What really stuck with me was that her proposition (that hair conditioner cures cancer) didn't strike me as any more outlandish than half of what passes of late for scientific thinking.

Case in point: New Mexico's recent attempts to revamp its standards for scientific education to eliminate inclusion of basic facts such as evolution and climate change. On the bright side of this dark moment, hundreds of citizens turned up on Oct. 16 to protest and urge the state to adopt the Next Generation Science Standards endorsed by educators and scientists.

The public outcry prompted the Public Education Department to announce it would reverse course. The imbroglio prompted plenty of national attention, including a personal favorite line from Grist Magazine ("New Mexico: OK, fine, we'll put science back in science standards.") The final standards have yet to be released. As SFR and others have reported (News, Oct. 17: "Altered State Standards"), it's unclear what or who prompted the overhaul and, equally troubling, whether the state administrators who tried to change the standards even understand the science behind them. Many, including New Mexico's Democratic US Sens. Tom Udall and Martin Heinrich, hypothesize the move was nefarious; in a joint Medium editorial, Udall and Heinrich opine that "Providing an ideologically scrubbed curriculum short-changes our children … all in the name of some obscure political agenda."

Last month, the DC-based Pew Research Center released a report analyzing Americans' relationship to science news. The bottom line wasn't as bottom-of-the-barrel as I expected (numerous reports, including from Pew, have chronicled the public's categorical sinking trust in the news media and the growing divide between Republicans and Democrats when it comes to supporting the media's watchdog functions).

In the case of science, the news from Pew reaffirmed that partisan divide, but the overall picture was more mixed. Mistrust isn't rampant but, as the report notes, "at a time when scientific information is increasingly at the center of public divides, most Americans say they get science news no more than a couple of times per month, and when they do, most say it is by happenstance rather than intentionally."

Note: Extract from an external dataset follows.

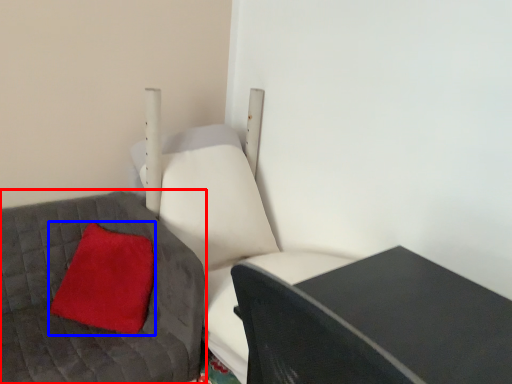 Question: Which point is closer to the camera, furniture (highlighted by a red box) or pillow (highlighted by a blue box)?

Choices:
 (A) furniture
 (B) pillow

Answer: (A)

Acclaimed science writer George Johnson has written about science and health extensively in an office filled with various scientific contraptions.
Acclaimed science writer George Johnson has written about science and health extensively in an office filled with various scientific contraptions. | Julia Goldberg

In search of level-headed science information, I invited myself over to George Johnson's house. Johnson has written about science for The New York Times for 25 years, and has written nine books, including one of my favorites, Fire in the Mind: Science, Faith and the Search for Order.

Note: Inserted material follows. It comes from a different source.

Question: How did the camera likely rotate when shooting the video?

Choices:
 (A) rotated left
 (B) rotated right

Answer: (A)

My opening question to Johnson went something like, "Can you tell me what the hell is wrong with everyone?"

I relayed to him a recent incident in which a friend, noticing my Fitbit, advised I take it off as it was likely to give me cancer. Johnson, whose recent book is The Cancer Chronicles: Unlocking Medicine's Deepest Mystery, confirmed my Fitbit was not going to give me cancer, noting how common it is that "people will pick up these memes and they get rooted. We have to fight against being selective and reading things that confirm our biases."

Many people, he suggested, "are convinced that something is wrong with them" and, barring other insights, believe that "something" is being imposed externally.

In discussing science journalism, Johnson—who reports and writes regularly on health—distinguishes between science and health reporting. For science reporting on topics such as climate change, the accumulative and developing story has amassed incontrovertible evidence of human-caused climate change. Often with health reporting, he notes, the stories emerge from studies examining tiny statistics. When "you're looking at tiny effects," he says, "it's impossible to distinguish signal from noise." These tiny risk factors don't necessarily come across in the stories, he notes, and people "seize on the story because they think they've found an answer for why they feel so bad all the time."

When it comes to skepticism about topics such as climate change, Johnson pointed out what he describes as a rising tide against objective versus subjective knowledge. In other words, we value what we believe regardless of what information we may encounter that undermines that belief.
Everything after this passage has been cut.